Here's a sampling of the Asian American Studies and Comparative Ethnic Studies courses offered this semester, for those of you looking to fill up that last hour of your week with something worthwhile.

ASAM W1010y Introduction To Asian American Studies 3 pts. Not offered in 2007-2008. Call number: 76780

Interdisciplinary, intercultural introduction to the field of Asian American Studies. Major themes include methodological and theoretical formulations central to the field (e.g. racial, gender, and sexual formations, modes and relations of production and class, nation and transnation, oral history, and communities research), history and comtemporary issues of identitites, family, immigration, labor, education and anti-Asianisms.

ASAM W3933y South Asians in the U.S. 4 pts. Call number: 80942

The interdisciplinary course survey course explores the history and experience of South Asians in the United States. The course is divided into thematic sections. Section I provides background information on the South Asian American community. Section II will broaden the picture by considering issues of the class, the model minority myth, family lives, and patterns of acculturation. Section I and II set the stage for further examine how South Asian Americans negotiate new forms of identity. Section III explores popular culture among second generation youth, religious maintenance and adaptation, gender and sexuality, and culture politics.

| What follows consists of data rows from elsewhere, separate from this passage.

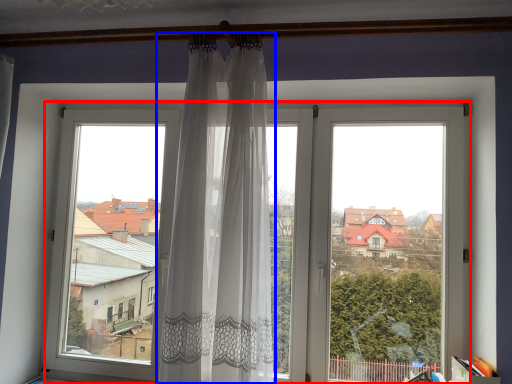 Question: Which point is closer to the camera, window (highlighted by a red box) or curtain (highlighted by a blue box)?

Choices:
 (A) window
 (B) curtain

Answer: (B) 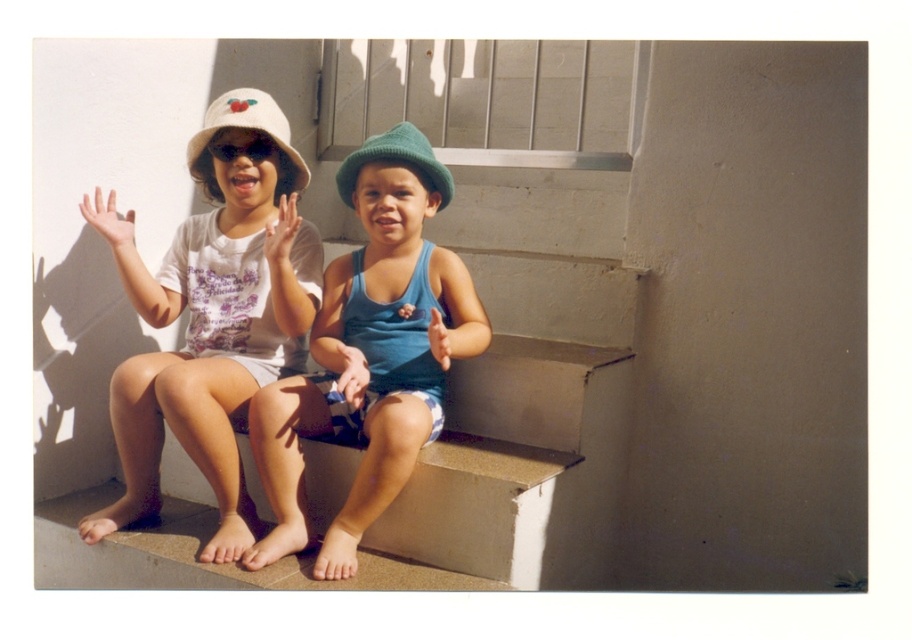 Does point (116, 228) lie behind point (285, 257)?

Yes, point (116, 228) is behind point (285, 257).

Is the position of white matte hand at center less distant than that of matte white hand at center?

No, it is not.

Which is behind, point (114, 202) or point (266, 234)?

Point (114, 202)

Find the location of a particular element. This screenshot has height=640, width=912. white matte hand at center is located at coordinates (109, 220).

Between point (472, 540) and point (295, 211), which one is positioned behind?

Positioned behind is point (295, 211).

Between smooth concrete stairs at center and matte white hand at center, which one is positioned higher?

matte white hand at center is higher up.

What do you see at coordinates (525, 394) in the screenshot? The image size is (912, 640). I see `smooth concrete stairs at center` at bounding box center [525, 394].

Identify the location of smooth concrete stairs at center. (525, 394).

Consider the image. Is white matte baseball hat at upper left positioned behind smooth blue fabric at center?

Yes, white matte baseball hat at upper left is further from the viewer.

Is point (246, 125) in front of point (339, 376)?

No, (246, 125) is behind (339, 376).

At what (x,y) coordinates should I click in order to perform the action: click on white matte baseball hat at upper left. Please return your answer as a coordinate pair (x, y). Looking at the image, I should click on (247, 125). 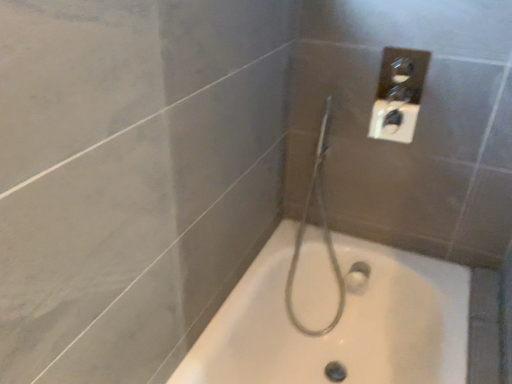 Question: Should I look upward or downward to see silver metallic shower head at center?

Choices:
 (A) down
 (B) up

Answer: (A)

Question: From a real-world perspective, does silver metallic shower head at center sit lower than white glossy bathtub at center?

Choices:
 (A) yes
 (B) no

Answer: (B)

Question: Considering the relative positions of silver metallic shower head at center and white glossy bathtub at center in the image provided, is silver metallic shower head at center to the right of white glossy bathtub at center from the viewer's perspective?

Choices:
 (A) yes
 (B) no

Answer: (B)

Question: Is silver metallic shower head at center behind white glossy bathtub at center?

Choices:
 (A) no
 (B) yes

Answer: (B)

Question: Does silver metallic shower head at center have a lesser width compared to white glossy bathtub at center?

Choices:
 (A) no
 (B) yes

Answer: (B)

Question: Is silver metallic shower head at center shorter than white glossy bathtub at center?

Choices:
 (A) yes
 (B) no

Answer: (B)

Question: Is silver metallic shower head at center facing away from white glossy bathtub at center?

Choices:
 (A) no
 (B) yes

Answer: (A)

Question: Can you confirm if white glossy bathtub at center is taller than silver metallic shower head at center?

Choices:
 (A) no
 (B) yes

Answer: (A)

Question: From the image's perspective, is white glossy bathtub at center over silver metallic shower head at center?

Choices:
 (A) no
 (B) yes

Answer: (A)

Question: From a real-world perspective, is white glossy bathtub at center located beneath silver metallic shower head at center?

Choices:
 (A) no
 (B) yes

Answer: (B)

Question: Can we say white glossy bathtub at center lies outside silver metallic shower head at center?

Choices:
 (A) yes
 (B) no

Answer: (A)

Question: Can you confirm if white glossy bathtub at center is smaller than silver metallic shower head at center?

Choices:
 (A) yes
 (B) no

Answer: (B)

Question: Is silver metallic shower head at center inside white glossy bathtub at center?

Choices:
 (A) no
 (B) yes

Answer: (B)

Question: From a real-world perspective, is white glossy bathtub at center physically located above or below silver metallic shower head at center?

Choices:
 (A) above
 (B) below

Answer: (B) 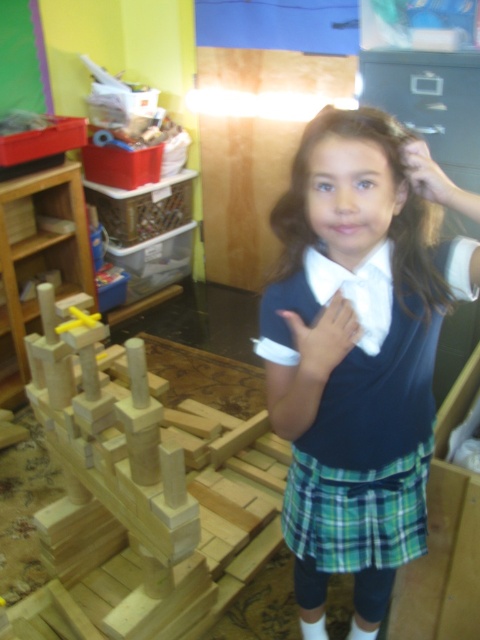 Question: Which point is closer to the camera?

Choices:
 (A) matte blue sweater at center
 (B) brown silky hair at center
 (C) plaid fabric skirt at center
 (D) natural wood blocks at left

Answer: (A)

Question: Can you confirm if matte blue sweater at center is positioned to the right of brown silky hair at center?

Choices:
 (A) no
 (B) yes

Answer: (B)

Question: Estimate the real-world distances between objects in this image. Which object is farther from the plaid fabric skirt at center?

Choices:
 (A) natural wood blocks at left
 (B) matte blue sweater at center
 (C) brown silky hair at center

Answer: (A)

Question: Which point is farther to the camera?

Choices:
 (A) plaid fabric skirt at center
 (B) brown silky hair at center

Answer: (A)

Question: Can you confirm if matte blue sweater at center is smaller than brown silky hair at center?

Choices:
 (A) yes
 (B) no

Answer: (B)

Question: Can you confirm if natural wood blocks at left is bigger than brown silky hair at center?

Choices:
 (A) yes
 (B) no

Answer: (A) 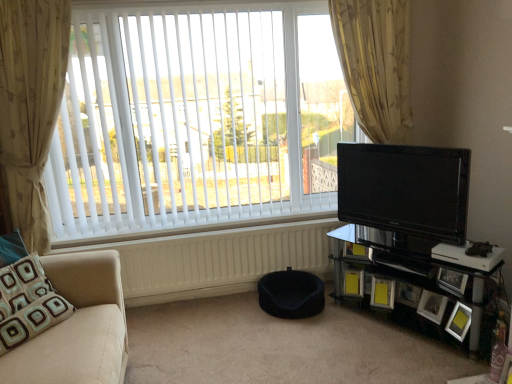 Identify the location of free space in front of yellow matte picture frame at lower right, positioned as the 6th picture frame in left-to-right order. (467, 354). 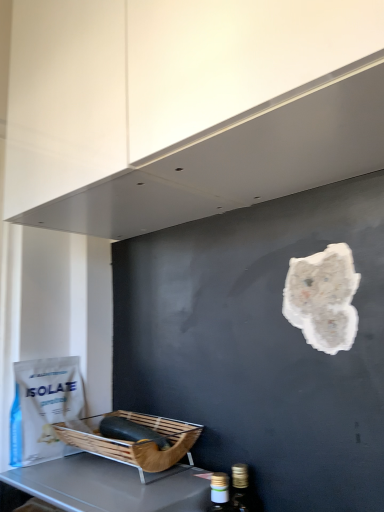 Find the location of `white matte paper bag at lower left`. white matte paper bag at lower left is located at coordinates (43, 408).

The width and height of the screenshot is (384, 512). Identify the location of white matte exhaust hood at upper center. (237, 161).

Is white matte paper bag at lower left aimed at brown woven basket at lower left?

Yes, white matte paper bag at lower left is oriented towards brown woven basket at lower left.

Considering the points (20, 408) and (149, 422), which point is in front, point (20, 408) or point (149, 422)?

The point (149, 422) is in front.

From the image's perspective, does white matte paper bag at lower left appear higher than brown woven basket at lower left?

Yes, from the image's perspective, white matte paper bag at lower left is over brown woven basket at lower left.

You are a GUI agent. You are given a task and a screenshot of the screen. Output one action in this format:
    pyautogui.click(x=<x>, y=<y>)
    Task: Click on the paper bag above the brown woven basket at lower left (from the image's perspective)
    
    Given the screenshot: What is the action you would take?
    pyautogui.click(x=43, y=408)

Is white matte exhaust hood at upper center turned away from wooden basket at lower left?

white matte exhaust hood at upper center does not have its back to wooden basket at lower left.

In order to click on exhaust hood in front of the wooden basket at lower left in this screenshot , I will do `click(237, 161)`.

Considering the relative sizes of white matte exhaust hood at upper center and wooden basket at lower left in the image provided, is white matte exhaust hood at upper center taller than wooden basket at lower left?

Yes, white matte exhaust hood at upper center is taller than wooden basket at lower left.

Looking at this image, from the image's perspective, is white matte exhaust hood at upper center located above wooden basket at lower left?

Indeed, from the image's perspective, white matte exhaust hood at upper center is shown above wooden basket at lower left.

Who is bigger, white matte paper bag at lower left or wooden basket at lower left?

Bigger between the two is wooden basket at lower left.

The image size is (384, 512). In order to click on furniture that is below the white matte paper bag at lower left (from the image's perspective) in this screenshot , I will do `click(109, 486)`.

Is point (40, 413) closer to camera compared to point (55, 474)?

No, (40, 413) is behind (55, 474).

Does wooden basket at lower left contain white matte paper bag at lower left?

No, white matte paper bag at lower left is located outside of wooden basket at lower left.

From the image's perspective, is wooden basket at lower left located above or below white matte paper bag at lower left?

wooden basket at lower left is below white matte paper bag at lower left.

Is point (144, 485) behind point (39, 378)?

No, (144, 485) is in front of (39, 378).

Which of these two, white matte exhaust hood at upper center or white matte paper bag at lower left, stands shorter?

white matte paper bag at lower left.

From the image's perspective, is white matte exhaust hood at upper center above white matte paper bag at lower left?

Correct, white matte exhaust hood at upper center appears higher than white matte paper bag at lower left in the image.

Is white matte paper bag at lower left inside white matte exhaust hood at upper center?

No, white matte exhaust hood at upper center does not contain white matte paper bag at lower left.

Is point (333, 173) closer to camera compared to point (65, 403)?

Yes, point (333, 173) is in front of point (65, 403).

Which object is more forward, white matte exhaust hood at upper center or brown woven basket at lower left?

white matte exhaust hood at upper center.

Between white matte exhaust hood at upper center and brown woven basket at lower left, which one has more height?

→ With more height is white matte exhaust hood at upper center.

Does white matte exhaust hood at upper center have a greater width compared to brown woven basket at lower left?

Indeed, white matte exhaust hood at upper center has a greater width compared to brown woven basket at lower left.

From the image's perspective, would you say white matte exhaust hood at upper center is positioned over brown woven basket at lower left?

Yes.

Does point (40, 389) appear closer or farther from the camera than point (139, 193)?

Point (40, 389) is farther from the camera than point (139, 193).

Can you confirm if white matte paper bag at lower left is smaller than white matte exhaust hood at upper center?

Correct, white matte paper bag at lower left occupies less space than white matte exhaust hood at upper center.

Which object is more forward, white matte paper bag at lower left or white matte exhaust hood at upper center?

white matte exhaust hood at upper center is closer to the camera.

Which is more to the right, white matte paper bag at lower left or white matte exhaust hood at upper center?

white matte exhaust hood at upper center is more to the right.

Identify the location of paper bag that is above the brown woven basket at lower left (from the image's perspective). The height and width of the screenshot is (512, 384). (43, 408).

Locate an element on the screen. The width and height of the screenshot is (384, 512). furniture below the white matte exhaust hood at upper center (from the image's perspective) is located at coordinates [109, 486].

From the image, which object appears to be nearer to brown woven basket at lower left, white matte exhaust hood at upper center or wooden basket at lower left?

wooden basket at lower left.

Looking at the image, which one is located closer to brown woven basket at lower left, white matte paper bag at lower left or wooden basket at lower left?

wooden basket at lower left lies closer to brown woven basket at lower left than the other object.

Which object lies nearer to the anchor point wooden basket at lower left, white matte exhaust hood at upper center or brown woven basket at lower left?

brown woven basket at lower left lies closer to wooden basket at lower left than the other object.

When comparing their distances from wooden basket at lower left, does brown woven basket at lower left or white matte paper bag at lower left seem further?

white matte paper bag at lower left is further to wooden basket at lower left.

Which object lies nearer to the anchor point white matte exhaust hood at upper center, white matte paper bag at lower left or brown woven basket at lower left?

The object closer to white matte exhaust hood at upper center is brown woven basket at lower left.

Looking at the image, which one is located further to white matte exhaust hood at upper center, white matte paper bag at lower left or wooden basket at lower left?

Based on the image, wooden basket at lower left appears to be further to white matte exhaust hood at upper center.

Considering their positions, is wooden basket at lower left positioned further to white matte paper bag at lower left than white matte exhaust hood at upper center?

white matte exhaust hood at upper center lies further to white matte paper bag at lower left than the other object.

Considering their positions, is wooden basket at lower left positioned further to brown woven basket at lower left than white matte paper bag at lower left?

white matte paper bag at lower left lies further to brown woven basket at lower left than the other object.

This screenshot has width=384, height=512. I want to click on paper bag between white matte exhaust hood at upper center and brown woven basket at lower left in the vertical direction, so click(43, 408).

Locate an element on the screen. basket located between wooden basket at lower left and white matte paper bag at lower left in the depth direction is located at coordinates (136, 443).

Locate an element on the screen. This screenshot has height=512, width=384. basket that lies between white matte exhaust hood at upper center and wooden basket at lower left from top to bottom is located at coordinates (136, 443).

The height and width of the screenshot is (512, 384). What are the coordinates of `paper bag that lies between white matte exhaust hood at upper center and wooden basket at lower left from top to bottom` in the screenshot? It's located at (43, 408).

WMST BC3136x Asian American Women's Literature 4 pts.

Explores selected texts written by Asian American women from diverse backgrounds, focusing on issues such as identity, gender, generation, race, class, region, and language.

WMST BC3136x Asian American Women

Explores selected texts written by Asian American women from diverse backgrounds, focusing on issues such as identity, gender, generation, race, class, religion, and language.

CSER W1012y History of Racialization in the United States 3 pts. Call number: 14285

The History of Racialization in the United States examines the development of race and racism through the study of significant historical circumstances that define the institutional structure of American Empire and of the resulting interactions among its peoples. Race is not static. Consequently, it is not an ahistorical object, nor a predetermined identity, nor a uniform category of analysis. Traditionally, the history of American race relations is the contact between racially defined groups over time and space of the effort required to maintain social and economic differences among them. Racialization, then, refers to the process by which one population group or many are "placed" in distinct racial categories.

CSER W3940x Comparative Study of Constitutional Challenges Affecting African, Latino and Asian American Communities 4 pts. Call number: 83648

This course will examine how American legal system decided constitutional challenges affecting the empowerment of African, Latino, and Asian American communities from the 19th century to the present. Focus will be on the role that race, citizenship, capitalism/labor, property and ownership played in the court decision in the context of the historical, social and political conditions existing at the time. Topics include the denial of citizenship and naturalization to slaves and immigrants, goverment sanctioned segregation, the struggle for reparations for descendants of slavery and Japanese Americans during World War II.